Penn squash player balances squash and singing
Sophomore Derek Chilvers finds the balance between squash and singing
February 1, 2012, 11:17 pm · Updated February 2, 2012, 10:28 pm·
It always seems to be showtime for Derek Chilvers.
In his first year on the men’s squash team and his second year as a member of Off the Beat, Penn’s premier pop-rock a cappella group, Chilvers continues to perform under pressure.
“[Nerves] depend on the match,” Chilvers said. “It’s pretty nerve-wracking before concerts because there’s a variety of things that could go wrong, whereas with squash, things are pretty consistent.”
But once his performances on the court and the stage begin, Chilvers lets the rhythm take over. In his rookie season with the squash team, he is tied for first in wins with four, and has been a key factor in the Quakers’ success at the bottom of the ladder. For Off the Beat, he edits arrangements in his position of assistant musical director.
“He’s a very musical person, he has perfect pitch,” Off the Beat President Hannah Platt said. “He’s an incredibly talented musician and the type of person that will feel bad when he lets you down.”
He has yet to let down men’s squash coach Jack Wyant.
Chilvers was initially recruited to play squash his freshman year, but Wyant gave him an ultimatum: a cappella or squash.
“Because I was not allowed to do both, I chose a cappella,” Chilvers said. “It was an extremely difficult choice because I didn’t anticipate the possibility of being asked back.
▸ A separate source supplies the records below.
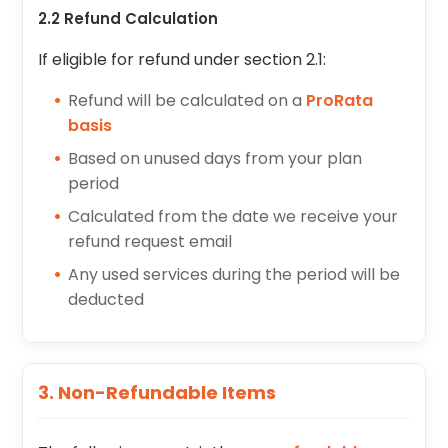
2.2 Refund Calculation
If eligible for refund under section 2.1:
Refund will be calculated on a
ProRata
basis
Based on unused days from your plan
period
Calculated from the date we receive your
refund request email
Any used services during the period will be
deducted
3. Non-Refundable Items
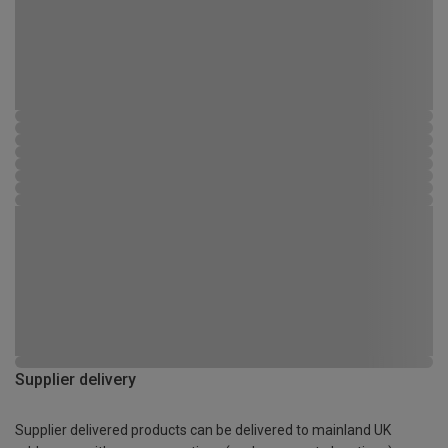
Supplier delivery
Supplier delivered products can be delivered to mainland UK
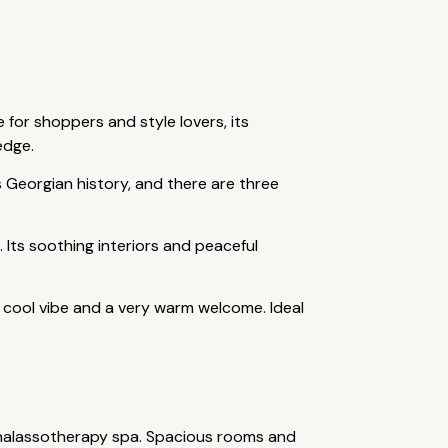
 for shoppers and style lovers, its
edge.
's Georgian history, and there are three
 Its soothing interiors and peaceful
 a cool vibe and a very warm welcome. Ideal
 thalassotherapy spa. Spacious rooms and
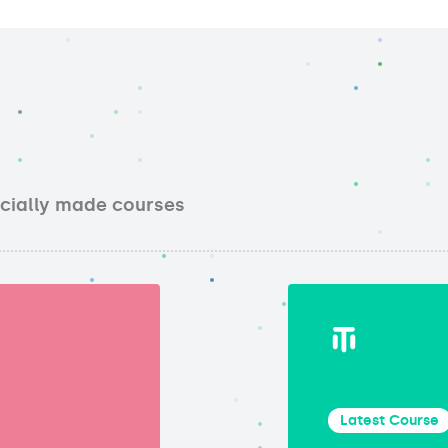
ecially made courses
Latest Course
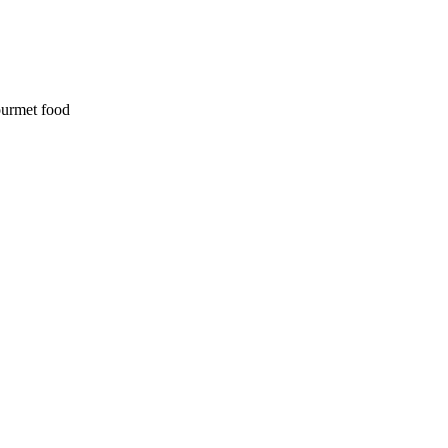
ourmet food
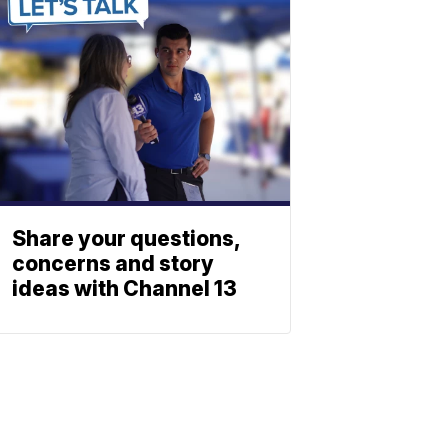
Share your questions,
concerns and story
ideas with Channel 13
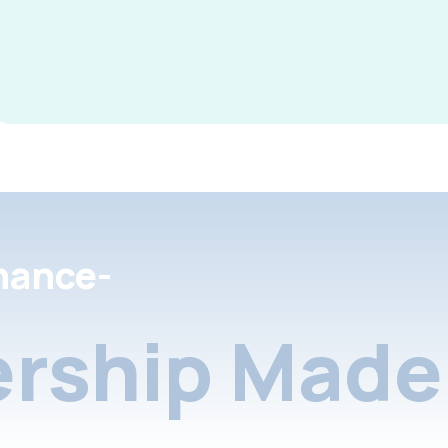
nance-
rship Made 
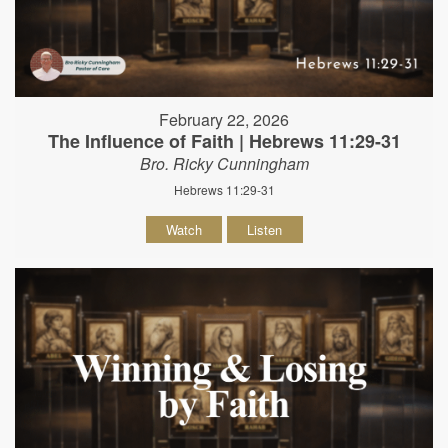
February 22, 2026
The Influence of Faith | Hebrews 11:29-31
Bro. Ricky Cunningham
Hebrews 11:29-31
Watch
Listen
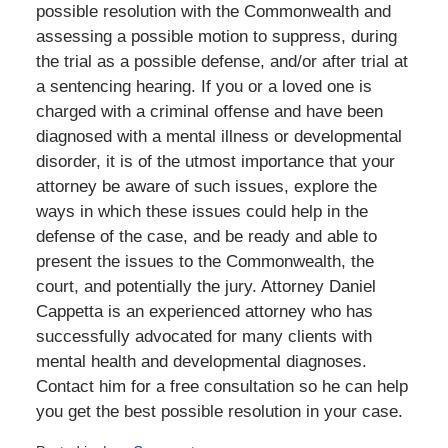
possible resolution with the Commonwealth and
assessing a possible motion to suppress, during
the trial as a possible defense, and/or after trial at
a sentencing hearing. If you or a loved one is
charged with a criminal offense and have been
diagnosed with a mental illness or developmental
disorder, it is of the utmost importance that your
attorney be aware of such issues, explore the
ways in which these issues could help in the
defense of the case, and be ready and able to
present the issues to the Commonwealth, the
court, and potentially the jury. Attorney Daniel
Cappetta is an experienced attorney who has
successfully advocated for many clients with
mental health and developmental diagnoses.
Contact him for a free consultation so he can help
you get the best possible resolution in your case.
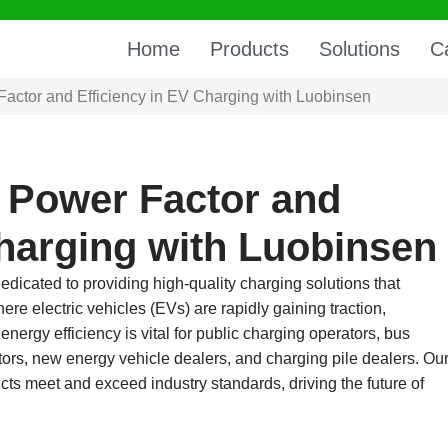
Home
Products
Solutions
C
Factor and Efficiency in EV Charging with Luobinsen
 Power Factor and
Charging with Luobinsen
edicated to providing high-quality charging solutions that
ere electric vehicles (EVs) are rapidly gaining traction,
energy efficiency is vital for public charging operators, bus
ors, new energy vehicle dealers, and charging pile dealers. Ou
ts meet and exceed industry standards, driving the future of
I figured after the choice, that whatever I chose would be what I did for the next four years of college, which would greatly affect my life.
“I was kind of drawn in by the prestige of Off the Beat, and I had a lot of close friends in the group, so I ended up leaning toward that.”
As a freshman, Chilvers focused on his singing talent, scoring a rare freshman solo spot and establishing himself as one of the group’s top members.
“But then [the squash team] asked me to play this year,” Chilvers said.
And so his balancing act between squash and singing began.
“He’s been a great addition, he’s earning the respect of his coaches and captains,” Wyant said. “He’s taking a heavy load in terms of courses and Off the Beat and it’s an impressive feat, what he’s doing. It’s a serious time commitment to play our sport.”
Chilvers has balanced his athletic and singing commitments so well that they are beginning to blend together. After competing at Trinity with the squash team Saturday afternoon, he found himself singing the national anthem at the Palestra Monday night for the men’s basketball clash with Princeton.
“It was pretty fun,” Chilvers said. “We rushed down onto the court, sang the anthem, got rushed off.”
Though the performances never seem to stop for Chilvers, he has yet to hit a sour note.
“When it’s time for him to step up, he really steps up,” Platt said.